What we call parallelism generally refers to training deep neural networks (dnn) on multiple GPUs or multiple machines to achieve Less training time. The basic idea behind data parallelism is to split the training data into smaller chunks and let each GPU or machine process a separate chunk of data. The results for each node are then combined and used to update model parameters. In data parallelism, the model architecture is the same on each node, but the model parameters are partitioned between nodes. Each node trains its own local model using allocated chunks of data, and at the end of each training iteration, the model parameters are synchronized across all nodes. This process is repeated until the model converges to a satisfactory result.
Below we use the ResNet50 and CIFAR10 data sets for a complete code example:
In data parallelism, the model architecture remains the same on each node, but the model parameters are between nodes. Partitioning is done, and each node trains its own local model using the allocated data chunks.
PyTorch's DistributedDataParallel library can efficiently communicate and synchronize gradients and model parameters across nodes to achieve distributed training. This article provides an example of how to implement data parallelism with PyTorch using the ResNet50 and CIFAR10 datasets, where the code is run on multiple GPUs or machines, with each machine processing a subset of the training data. The training process is parallelized using PyTorch's DistributedDataParallel library.

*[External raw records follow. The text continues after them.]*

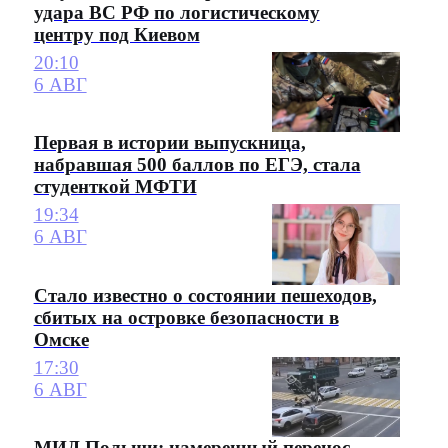
удара ВС РФ по логистическому
центру под Киевом
20:10
6 АВГ
Первая в истории выпускница,
набравшая 500 баллов по ЕГЭ, стала
студенткой МФТИ
19:34
6 АВГ
Стало известно о состоянии пешеходов,
сбитых на островке безопасности в
Омске
17:30
6 АВГ
МИД Польши: намеренный перенос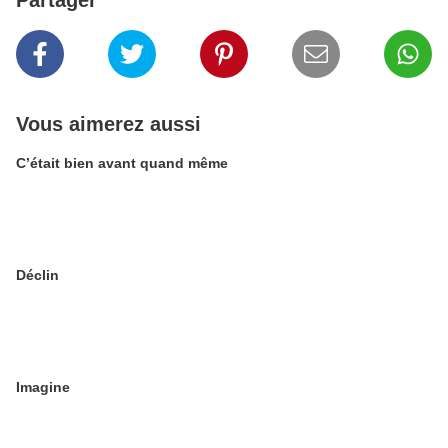
Partager
Vous aimerez aussi
C’était bien avant quand même
Déclin
Imagine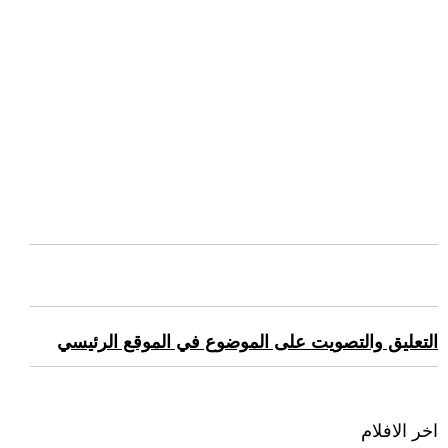
التعليق والتصويت على الموضوع في الموقع الرئيسي
اخر الافلام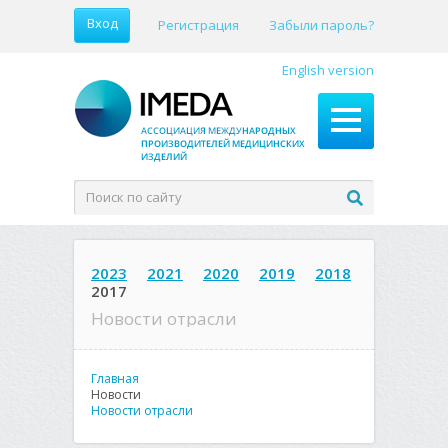
Вход
Регистрация
Забыли пароль?
English version
2023
2021
2020
2019
2018
2017
Новости отрасли
Главная
Новости
Новости отрасли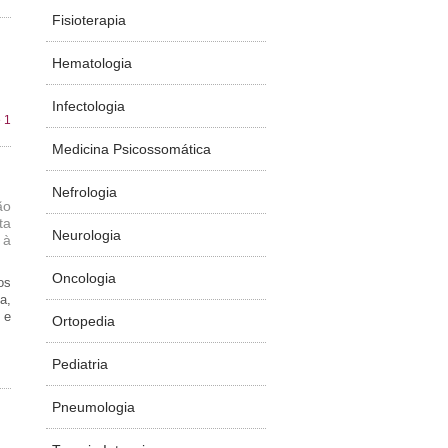
Fisioterapia
Hematologia
Infectologia
 1
Medicina Psicossomática
Nefrologia
ão
ta
Neurologia
 à
Oncologia
os
a,
 e
Ortopedia
Pediatria
Pneumologia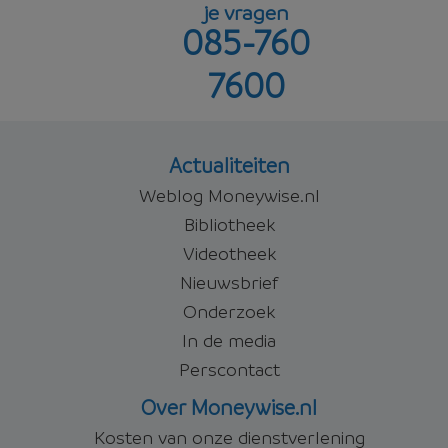
je vragen
085-760
5,39%
Offerte aanvragen
7600
Offerte aanvragen
Actualiteiten
Weblog Moneywise.nl
Bibliotheek
Videotheek
Nieuwsbrief
Onderzoek
In de media
Perscontact
Over Moneywise.nl
Kosten van onze dienstverlening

import os from datetime import datetime from time import time import argparse import torchvision import torchvision.transforms as transforms import torch import torch.nn as nn import torch.distributed as dist from torch.nn.parallel import DistributedDataParallel
Next, we will check the GPU.
import subprocess result = subprocess.run(['nvidia-smi'], stdout=subprocess.PIPE) print(result.stdout.decode())
Because we need to run on multiple servers, it is not practical to execute them one by one manually, so a scheduler is needed. Here we use a SLURM file to run the code (slurmFree and open source job scheduler for Linux and Unix-like kernels),
def main(): # get distributed configuration from Slurm environment parser = argparse.ArgumentParser() parser.add_argument('-b', '--batch-size', default=128, type =int, help='batch size. it will be divided in mini-batch for each worker') parser.add_argument('-e','--epochs', default=2, type=int, metavar='N', help='number of total epochs to run') parser.add_argument('-c','--checkpoint', default=None, type=str, help='path to checkpoint to load') args = parser.parse_args() rank = int(os.environ['SLURM_PROCID']) local_rank = int(os.environ['SLURM_LOCALID']) size = int(os.environ['SLURM_NTASKS']) master_addr = os.environ["SLURM_SRUN_COMM_HOST"] port = "29500" node_id = os.environ['SLURM_NODEID'] ddp_arg = [rank, local_rank, size, master_addr, port, node_id] train(args, ddp_arg)
Then, we use the DistributedDataParallel library to perform distributed training.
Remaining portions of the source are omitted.